Gare de Paulhan, le maire Claude Valero institutionnalise son projet électoral

Vendredi 29 novembre, en Conseil syndical du SYDEL du Pays Cœur d’Hérault, nous avions à l’ordre du jour le contrat territorial de la Région avec le Cœur d’Hérault pour les financements du second semestre 2019. Et une ligne du tableau a attiré mon attention, celle sur la gare de Paulhan.

Car dans la mesure 4 de ce contrat territorial, c’est à dire dans la rubrique « Diversifier et améliorer l’accès à une offre complète en logements et à un habitat durable », la ligne de Paulhan était libellée « Réhabilitation de l’ancienne gare en espace culturel ». J’ai pris la parole pour me faire préciser que les logements sociaux prévus depuis 2013 dans cette gare faisaient bien parti du projet, et bien non, car le financement de ces logements par la Région dans le cadre de l’opération Bourg-Centre nécessite des relevés énergétique demandés par les services de la Région, et que la municipalité n’est pas en mesure de fournir … et donc les logements feront partie d’un futur financement régional.

Le montant total de l’opération est affiché à 555 k€ HT ; les aides publiques se montent à 366 500 €, réparties entre l’État (166 500 € – 30%), la Région (100 000 € – 18%) et le Département (100 000 € – 18%), le solde de 188 500 € est à la charge de la commune de Paulhan.

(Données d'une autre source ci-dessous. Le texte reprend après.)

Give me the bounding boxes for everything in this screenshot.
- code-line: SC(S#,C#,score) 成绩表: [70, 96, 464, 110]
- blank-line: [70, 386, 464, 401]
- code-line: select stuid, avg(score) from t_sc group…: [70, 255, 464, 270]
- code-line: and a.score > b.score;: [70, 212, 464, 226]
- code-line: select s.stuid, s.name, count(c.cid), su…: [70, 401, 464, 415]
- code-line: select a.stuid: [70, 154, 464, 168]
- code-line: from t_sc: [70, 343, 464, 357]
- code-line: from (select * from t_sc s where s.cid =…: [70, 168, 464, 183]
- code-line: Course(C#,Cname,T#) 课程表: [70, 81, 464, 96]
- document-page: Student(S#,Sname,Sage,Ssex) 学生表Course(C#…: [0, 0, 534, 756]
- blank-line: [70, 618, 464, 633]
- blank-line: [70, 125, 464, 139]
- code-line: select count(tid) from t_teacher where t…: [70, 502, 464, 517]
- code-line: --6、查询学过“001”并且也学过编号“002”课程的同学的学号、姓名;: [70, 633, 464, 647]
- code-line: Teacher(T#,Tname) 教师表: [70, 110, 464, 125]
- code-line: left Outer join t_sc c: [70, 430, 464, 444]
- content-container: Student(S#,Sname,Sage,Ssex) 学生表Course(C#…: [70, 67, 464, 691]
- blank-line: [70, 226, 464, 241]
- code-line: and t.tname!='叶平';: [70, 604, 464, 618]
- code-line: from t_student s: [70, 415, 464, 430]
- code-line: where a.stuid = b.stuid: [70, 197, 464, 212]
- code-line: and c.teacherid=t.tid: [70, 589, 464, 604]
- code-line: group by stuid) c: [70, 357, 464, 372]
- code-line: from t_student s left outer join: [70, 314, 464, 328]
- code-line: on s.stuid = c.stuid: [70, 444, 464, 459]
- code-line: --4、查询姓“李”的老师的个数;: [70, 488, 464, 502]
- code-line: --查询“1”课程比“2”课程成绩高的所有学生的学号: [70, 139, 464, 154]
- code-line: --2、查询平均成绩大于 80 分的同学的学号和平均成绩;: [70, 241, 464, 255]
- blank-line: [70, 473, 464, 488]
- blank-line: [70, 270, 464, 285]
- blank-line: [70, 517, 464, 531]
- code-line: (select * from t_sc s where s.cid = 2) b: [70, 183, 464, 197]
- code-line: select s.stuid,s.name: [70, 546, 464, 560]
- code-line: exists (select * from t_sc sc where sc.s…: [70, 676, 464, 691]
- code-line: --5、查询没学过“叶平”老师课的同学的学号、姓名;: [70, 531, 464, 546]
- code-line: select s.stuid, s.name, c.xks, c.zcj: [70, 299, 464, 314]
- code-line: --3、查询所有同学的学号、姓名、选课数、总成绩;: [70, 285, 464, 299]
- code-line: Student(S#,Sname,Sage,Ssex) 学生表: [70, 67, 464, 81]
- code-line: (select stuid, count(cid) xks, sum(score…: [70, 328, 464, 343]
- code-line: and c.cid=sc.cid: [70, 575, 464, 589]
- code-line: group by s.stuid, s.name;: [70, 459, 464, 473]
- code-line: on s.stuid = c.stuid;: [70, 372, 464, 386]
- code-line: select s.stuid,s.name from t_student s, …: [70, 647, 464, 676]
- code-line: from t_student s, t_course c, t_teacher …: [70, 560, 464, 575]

C’est d’ailleurs étonnant que le Département qui a mis 90 k€ pour ne pas voir se réaliser les logements prévus il y a déjà 5 ans remette 100 k€ au pot pour un autre projet …

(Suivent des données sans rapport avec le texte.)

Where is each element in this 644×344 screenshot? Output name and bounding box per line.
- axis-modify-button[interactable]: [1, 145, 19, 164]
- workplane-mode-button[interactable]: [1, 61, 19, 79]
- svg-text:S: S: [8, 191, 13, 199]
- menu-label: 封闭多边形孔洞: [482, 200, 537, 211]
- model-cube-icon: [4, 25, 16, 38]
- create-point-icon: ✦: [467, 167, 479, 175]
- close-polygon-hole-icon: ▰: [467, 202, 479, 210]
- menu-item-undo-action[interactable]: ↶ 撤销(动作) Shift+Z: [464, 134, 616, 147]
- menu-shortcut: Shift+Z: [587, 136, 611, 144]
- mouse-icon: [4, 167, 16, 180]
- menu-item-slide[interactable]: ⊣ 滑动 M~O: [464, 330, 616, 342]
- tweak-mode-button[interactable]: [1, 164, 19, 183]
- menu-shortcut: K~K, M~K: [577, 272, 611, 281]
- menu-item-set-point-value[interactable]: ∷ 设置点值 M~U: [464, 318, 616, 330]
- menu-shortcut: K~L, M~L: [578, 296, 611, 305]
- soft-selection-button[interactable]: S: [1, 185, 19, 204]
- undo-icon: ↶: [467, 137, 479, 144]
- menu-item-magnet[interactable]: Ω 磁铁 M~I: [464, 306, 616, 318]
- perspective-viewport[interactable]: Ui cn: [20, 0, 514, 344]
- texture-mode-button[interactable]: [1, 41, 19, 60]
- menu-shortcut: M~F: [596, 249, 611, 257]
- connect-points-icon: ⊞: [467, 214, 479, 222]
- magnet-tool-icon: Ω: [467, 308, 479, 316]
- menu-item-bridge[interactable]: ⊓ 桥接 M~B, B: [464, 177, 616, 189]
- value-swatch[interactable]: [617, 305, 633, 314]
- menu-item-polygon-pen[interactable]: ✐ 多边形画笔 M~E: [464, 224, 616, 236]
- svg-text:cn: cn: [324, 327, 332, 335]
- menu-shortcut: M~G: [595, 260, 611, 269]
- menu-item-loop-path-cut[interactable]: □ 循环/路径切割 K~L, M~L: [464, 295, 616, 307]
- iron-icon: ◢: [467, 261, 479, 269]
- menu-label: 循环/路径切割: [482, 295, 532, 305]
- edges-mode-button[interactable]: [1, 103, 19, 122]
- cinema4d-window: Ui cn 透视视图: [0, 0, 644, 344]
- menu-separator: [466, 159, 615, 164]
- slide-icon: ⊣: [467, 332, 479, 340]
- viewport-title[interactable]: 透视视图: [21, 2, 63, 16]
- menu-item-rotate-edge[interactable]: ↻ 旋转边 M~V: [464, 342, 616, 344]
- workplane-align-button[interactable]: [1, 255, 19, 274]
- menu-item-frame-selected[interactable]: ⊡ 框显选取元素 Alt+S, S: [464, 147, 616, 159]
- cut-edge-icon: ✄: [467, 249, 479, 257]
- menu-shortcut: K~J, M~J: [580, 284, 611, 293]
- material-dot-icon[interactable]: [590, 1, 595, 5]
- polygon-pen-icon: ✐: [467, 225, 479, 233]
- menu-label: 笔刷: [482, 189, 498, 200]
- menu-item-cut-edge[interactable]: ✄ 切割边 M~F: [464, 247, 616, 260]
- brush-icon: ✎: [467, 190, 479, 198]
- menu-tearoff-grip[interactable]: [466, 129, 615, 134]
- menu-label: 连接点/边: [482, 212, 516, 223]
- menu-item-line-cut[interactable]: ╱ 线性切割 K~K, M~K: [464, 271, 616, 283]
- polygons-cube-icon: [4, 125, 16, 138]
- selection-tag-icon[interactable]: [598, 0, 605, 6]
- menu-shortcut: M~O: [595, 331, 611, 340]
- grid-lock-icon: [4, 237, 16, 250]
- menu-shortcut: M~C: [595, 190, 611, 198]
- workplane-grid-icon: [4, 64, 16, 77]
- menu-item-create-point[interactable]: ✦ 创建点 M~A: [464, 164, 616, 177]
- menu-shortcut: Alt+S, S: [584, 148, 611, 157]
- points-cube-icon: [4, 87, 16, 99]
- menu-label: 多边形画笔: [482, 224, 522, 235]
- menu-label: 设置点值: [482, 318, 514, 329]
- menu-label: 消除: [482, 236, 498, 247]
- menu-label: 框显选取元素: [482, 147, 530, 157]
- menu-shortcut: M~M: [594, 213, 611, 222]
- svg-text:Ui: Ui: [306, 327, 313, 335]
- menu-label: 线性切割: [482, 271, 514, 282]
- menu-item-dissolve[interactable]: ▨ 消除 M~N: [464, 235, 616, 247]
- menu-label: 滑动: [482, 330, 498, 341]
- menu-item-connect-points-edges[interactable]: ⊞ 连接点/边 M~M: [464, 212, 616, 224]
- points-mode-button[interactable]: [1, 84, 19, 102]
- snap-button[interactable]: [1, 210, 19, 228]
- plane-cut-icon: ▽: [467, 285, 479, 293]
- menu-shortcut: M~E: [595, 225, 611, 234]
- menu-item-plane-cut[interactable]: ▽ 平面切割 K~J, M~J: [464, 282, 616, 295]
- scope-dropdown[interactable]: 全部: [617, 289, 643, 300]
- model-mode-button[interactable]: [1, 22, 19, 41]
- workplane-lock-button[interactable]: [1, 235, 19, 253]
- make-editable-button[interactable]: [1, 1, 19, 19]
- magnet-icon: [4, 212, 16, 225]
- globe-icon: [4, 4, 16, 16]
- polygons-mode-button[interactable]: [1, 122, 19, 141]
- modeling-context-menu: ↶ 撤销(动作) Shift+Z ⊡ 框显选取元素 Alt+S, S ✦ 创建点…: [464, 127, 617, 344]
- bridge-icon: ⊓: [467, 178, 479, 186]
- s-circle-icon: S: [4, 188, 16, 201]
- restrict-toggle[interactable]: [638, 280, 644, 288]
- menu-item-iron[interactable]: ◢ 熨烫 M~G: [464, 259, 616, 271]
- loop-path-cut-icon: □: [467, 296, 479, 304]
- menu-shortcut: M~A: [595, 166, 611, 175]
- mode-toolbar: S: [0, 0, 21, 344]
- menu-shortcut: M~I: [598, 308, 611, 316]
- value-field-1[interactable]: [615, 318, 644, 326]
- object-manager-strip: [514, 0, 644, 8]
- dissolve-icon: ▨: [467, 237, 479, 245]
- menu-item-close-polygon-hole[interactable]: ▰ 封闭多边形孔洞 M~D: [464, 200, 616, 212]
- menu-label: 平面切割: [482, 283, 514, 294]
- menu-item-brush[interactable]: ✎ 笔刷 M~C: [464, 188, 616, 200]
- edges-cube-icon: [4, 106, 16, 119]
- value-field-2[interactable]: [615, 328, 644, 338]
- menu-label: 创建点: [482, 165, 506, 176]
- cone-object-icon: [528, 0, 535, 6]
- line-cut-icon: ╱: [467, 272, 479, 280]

L’aide de la Région, dans le cadre du contrat Bourg-Centre, s’inscrit dans un contrat où l’action 1.5.1 portait sur « Logements aidés et espace culturel », et un montant estimé entre 400 k€ et 480 k€ HT.

Dans ce qui a toujours été discuté, puis approuvé par le Conseil municipal, c’était des logements à l’étage, un aménagement de la salle des pas perdus pour mieux accueillir des évènements culturels, et quant aux ex-logements du rez-de-chaussée (200 m2) leur destination restait encore à préciser.

Un projet électoral

Au final, on se retrouve donc avec un espace culturel à 555 k€ HT, dont on peut bien se demander ce que ça va être pour coûter tant. Bien évidemment avec le maire actuel, tout cela n’a fait l’objet d’aucun débat avec les élus, ni de travail en Commission Culture, et encore moins d’une prévision au budget de la commune en 2019. Il s’agit donc bien d’un projet électoral, et je m’étonne que des collectivités territoriales comme le Département et la Région se prêtent à cette communication-là en période de campagne officielle …

Et c’est aussi assez époustouflant que le maire de Paulhan, Claude Valéro, qui n’a rien fait pour la gare de Paulhan en 6 ans, se targue à quatre mois du prochain scrutin municipal de faire « du concret » à propos de subventions obtenues : « 366 000 euros pour la restauration de la salle des pas perdus de la gare« .

26 novembre 2019 - Signature des contrats de bourg-centre des communes d'Aspiran, de Canet, de Clermont-l'Hérault et de Paulhan

Mais je reviens au cœur de cette note, à savoir la gare de Paulhan que Claude Valéro agite désormais comme de la poudre de perlimpinpin.

2013, la SNCF vend les deux gares de Clermont-l’Hérault et de Paulhan

C’est au début de l’année 2013 que la Communauté de communes du Clermontais (CCC) avait envisagé de racheter les deux gares de Clermont-l’Hérault et de Paulhan, mises en vente par la SNCF, la première pour y installer l’office de tourisme, mais aussi pour y proposer des services pour la petite enfance et la jeunesse, et la seconde pour y aménager des logements sociaux. Mais en mars 2013, lors du vote du budget primitif de la CCC, seule figurait l’acquisition de la gare de Clermont-l’Hérault.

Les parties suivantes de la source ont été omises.